Python Implementations of Some Reinforcement Learning Algorithms

Note: the Python code described in this section is less general and slower than the C++ code below. However, Python is a versatile and easy language to use, so I think having two versions can be useful.

For the Double Q-learning paper, I've uploaded some supplementary material, include a Python implementation of the reinforcement learning algorithms Q-learning, Double Q-learning, QV-learning, Sarsa and Expected Sarsa. You can get the code here. This code is part of a larger Python implementation that I have made and that I might upload sometime soon. The code is not really documented, but should be fairly self-explicatory.

When you unpack the supplements file, the algorithms and the used domains (a small grid and a roulette simulation) can be found in the file called RL.py.
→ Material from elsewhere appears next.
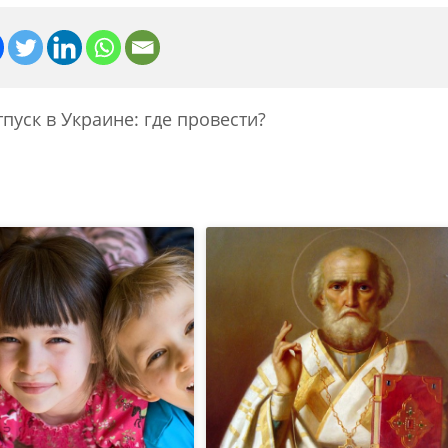
пуск в Украине: где провести?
The file Run.py can be used to run an experiment and write various results to a log file. The files Roulette.py and Grid.py use the code to run such experiments. Also included is some code to plot the results. This plotting code requires matplotlib, all the other code only uses standard libraries. The code that can be downloaded now was specifically tailored for the Double Q-learning paper, but it is set up fairly general and can easily be reused for other purposes.

Feel free to use this code, or the more general C++ implementation below. If you find it useful, or you have remarks or questions, please let me know.

C++ Implementations of Some Reinforcement Learning Algorithms

The C++ code that can be downloaded is faster and more general than the Python code from the former section. A few differences include that the Python code as of yet does not have any function approximators implemented, whereas the C++ code features a neural network implementation. Other differences include the presence of Cacla (included in C++, not in Python) and Double Q-learning (included in Python, not in C++). However, these algorithms are fairly easy to include, using the description in the respective papers that can be found in my publications list.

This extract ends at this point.